◆ DATA FOR REVIEW ◆
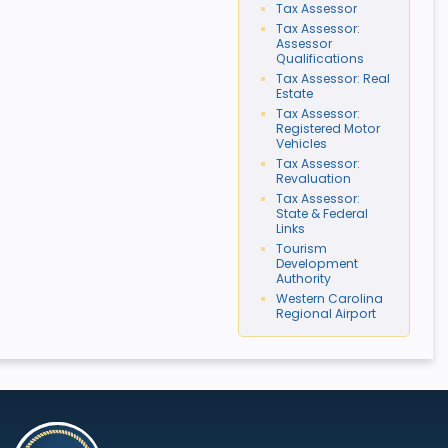
Tax Assessor
Tax Assessor:
Assessor
Qualifications
Tax Assessor: Real
Estate
Tax Assessor:
Registered Motor
Vehicles
Tax Assessor:
Revaluation
Tax Assessor:
State & Federal
Links
Tourism
Development
Authority
Western Carolina
Regional Airport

◆ WORK ORDER ◆
Each line of the records above must be repeated exactly, but no picture belongs in the copy.

◆ TASK ANSWER ◆
Tax Assessor
Tax Assessor:
Assessor
Qualifications
Tax Assessor: Real
Estate
Tax Assessor:
Registered Motor
Vehicles
Tax Assessor:
Revaluation
Tax Assessor:
State & Federal
Links
Tourism
Development
Authority
Western Carolina
Regional Airport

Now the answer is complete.